Zu sexuellen Übergriffen kam es im Kieler Einkaufszentrum zwar nicht, über falsche Frauenbilder muss dennoch gesprochen werden.

Wir müssen (immer noch) reden: Demonstrantinnen auf dem Internationalen Frauentag 2015 in Berlin. Foto: imago/IPON

M änner machen in einem Einkaufszentrum Jagd auf Frauen, fotografieren sie, bedrängen sie, ihre Gruppe wird immer größer. Ein Albtraum. Doch die Situation im Einkaufszentrum Sophienhof in Kiel war, soweit man bisher weiß, nicht vergleichbar mit der in Köln in der Silvesternacht. Es gab wohl keine sexuelle Gewalt. Nur liest man solche Vorfälle inzwischen auf der Folie von Köln: Wer weiß, was noch hätte kommen können, als die Übermacht von Männern Frauen massiv belästigte? Macht Köln vielleicht sogar Schule?

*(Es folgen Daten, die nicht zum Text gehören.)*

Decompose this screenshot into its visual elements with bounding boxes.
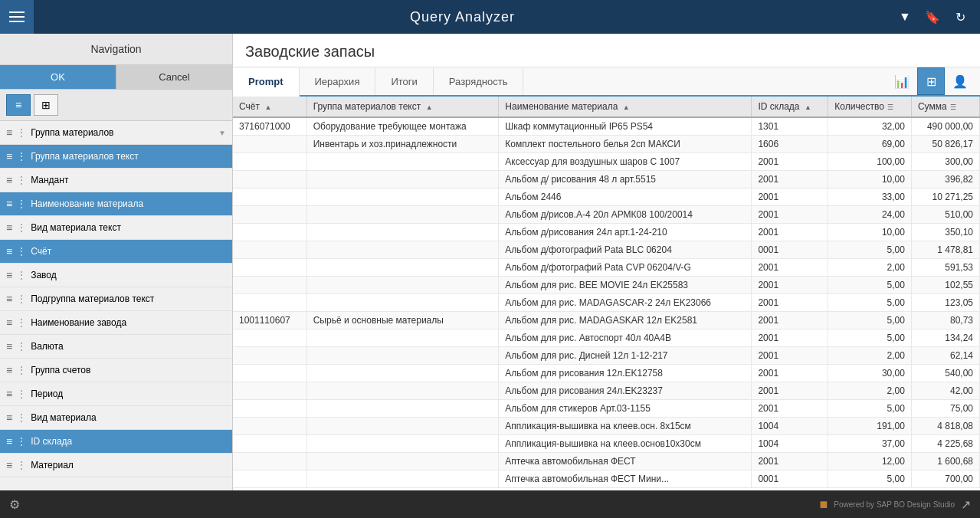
table-cell: 69,00 [828,136,912,153]
table-cell [306,435,499,453]
column-header[interactable]: Наименование материала ▲ [499,97,752,117]
nav-item-label: Материал [31,460,226,470]
table-row: Инвентарь и хоз.принадлежностиКомплект п… [233,136,980,153]
table-cell [233,206,306,224]
table-cell: 2001 [752,224,828,241]
column-header[interactable]: Сумма ☰ [911,97,979,117]
grid-icon: ⋮ [17,246,26,257]
nav-item[interactable]: ≡ ⋮ Наименование завода [0,311,232,335]
table-row: Альбом для рис. BEE MOVIE 24л EK25583200… [233,277,980,294]
table-cell: Альбом 2446 [499,189,752,206]
table-cell: Альбом д/рисов.А-4 20л АРМК08 100/20014 [499,206,752,224]
filter-button[interactable]: ▼ [891,3,919,31]
column-header[interactable]: Счёт ▲ [233,97,306,117]
cancel-button[interactable]: Cancel [116,65,232,89]
table-cell: 2001 [752,312,828,329]
nav-item[interactable]: ≡ ⋮ Группа материалов ▼ [0,121,232,145]
table-row: 3716071000Оборудование требующее монтажа… [233,117,980,136]
table-cell: 100,00 [828,153,912,171]
column-header[interactable]: Группа материалов текст ▲ [306,97,499,117]
table-cell [306,259,499,277]
table-cell: 0001 [752,470,828,488]
data-table: Счёт ▲Группа материалов текст ▲Наименова… [233,97,980,488]
table-cell [233,189,306,206]
nav-item[interactable]: ≡ ⋮ Материал [0,454,232,477]
nav-item[interactable]: ≡ ⋮ Завод [0,264,232,287]
nav-item[interactable]: ≡ ⋮ Подгруппа материалов текст [0,287,232,311]
person-icon[interactable]: 👤 [946,67,974,95]
table-cell: 10,00 [828,171,912,189]
nav-item[interactable]: ≡ ⋮ Группа счетов [0,359,232,382]
menu-button[interactable] [0,0,34,34]
table-cell: 2001 [752,400,828,418]
nav-item-label: Вид материала текст [31,222,226,233]
settings-icon[interactable]: ⚙ [9,497,20,512]
nav-item-label: Подгруппа материалов текст [31,293,226,304]
ok-button[interactable]: OK [0,65,116,89]
table-cell [306,241,499,259]
bar-chart-icon[interactable]: 📊 [888,67,916,95]
nav-item-label: Завод [31,270,226,280]
column-header[interactable]: ID склада ▲ [752,97,828,117]
header: Query Analyzer ▼ 🔖 ↻ [0,0,980,34]
table-cell: 2,00 [828,347,912,365]
table-row: Альбом д/фотографий Pata BLC 0620400015,… [233,241,980,259]
nav-item[interactable]: ≡ ⋮ Валюта [0,335,232,359]
table-cell: 1301 [752,117,828,136]
nav-item-label: Наименование материала [31,198,226,209]
nav-item-label: Группа материалов текст [31,151,226,162]
nav-title: Navigation [0,34,232,65]
nav-buttons: OK Cancel [0,65,232,90]
table-cell: 2001 [752,382,828,400]
nav-item[interactable]: ≡ ⋮ Вид материала [0,406,232,430]
export-icon[interactable]: ↗ [961,497,971,512]
table-cell: 2,00 [828,382,912,400]
table-cell: 5,00 [828,329,912,347]
table-cell: Альбом для рис. Автоспорт 40л 40А4В [499,329,752,347]
nav-item[interactable]: ≡ ⋮ ID склада [0,430,232,454]
nav-item[interactable]: ≡ ⋮ Период [0,382,232,406]
table-cell: 2001 [752,171,828,189]
tab-итоги[interactable]: Итоги [375,68,433,95]
table-cell: Альбом для рис. Дисней 12л 1-12-217 [499,347,752,365]
table-cell: 62,14 [911,347,979,365]
nav-item[interactable]: ≡ ⋮ Наименование материала [0,192,232,216]
app-title: Query Analyzer [34,9,891,25]
grid-icon: ⋮ [17,317,26,328]
grid-icon: ⋮ [17,270,26,280]
grid-view-button[interactable]: ⊞ [34,94,58,116]
nav-list: ≡ ⋮ Группа материалов ▼ ≡ ⋮ Группа матер… [0,121,232,490]
nav-item-label: Вид материала [31,412,226,423]
nav-item[interactable]: ≡ ⋮ Счёт [0,240,232,264]
tab-иерархия[interactable]: Иерархия [300,68,376,95]
nav-item-label: Наименование завода [31,317,226,328]
list-view-button[interactable]: ≡ [6,94,31,116]
table-cell [306,347,499,365]
table-cell: 490 000,00 [911,117,979,136]
table-cell [306,453,499,470]
refresh-button[interactable]: ↻ [946,3,974,31]
grid-icon[interactable]: ⊞ [917,67,945,95]
sort-icon: ▲ [424,103,432,111]
table-cell: Альбом д/рисования 24л арт.1-24-210 [499,224,752,241]
table-cell: 2001 [752,153,828,171]
nav-item-label: Группа материалов [31,127,214,138]
table-cell [306,365,499,382]
tab-разрядность[interactable]: Разрядность [434,68,524,95]
table-cell: 2001 [752,259,828,277]
bookmark-button[interactable]: 🔖 [919,3,946,31]
list-icon: ≡ [6,150,12,162]
nav-item[interactable]: ≡ ⋮ Вид материала текст [0,216,232,240]
nav-item[interactable]: ≡ ⋮ Группа материалов текст [0,145,232,169]
column-header[interactable]: Количество ☰ [828,97,912,117]
filter-icon: ☰ [949,103,957,111]
table-cell: Шкаф коммутационный IP65 PS54 [499,117,752,136]
table-row: Альбом для стикеров Арт.03-115520015,007… [233,400,980,418]
table-cell [233,329,306,347]
table-cell: 2,00 [828,259,912,277]
nav-item[interactable]: ≡ ⋮ Мандант [0,169,232,192]
table-cell [233,347,306,365]
table-cell [233,224,306,241]
table-cell [233,453,306,470]
tab-prompt[interactable]: Prompt [233,68,300,97]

Es fällt schwer, angesichts der nichtdeutschen Herkunft der Männer nicht in die alten Ängste vor dem dunklen Mann zu verfallen, der die weißen Frauen entehrt. Eine Angst, die quasi schon bereitliegt, weil die Zahl der Flüchtenden so beunruhigend groß ist. Überwältigungsfantasien stellen sich ein. Wenn man ihnen folgt, landet man in Blochers Schweiz, wo die geringste Straftat für eine zwingende Ausweisung der Geflüchteten ausreichen sollte.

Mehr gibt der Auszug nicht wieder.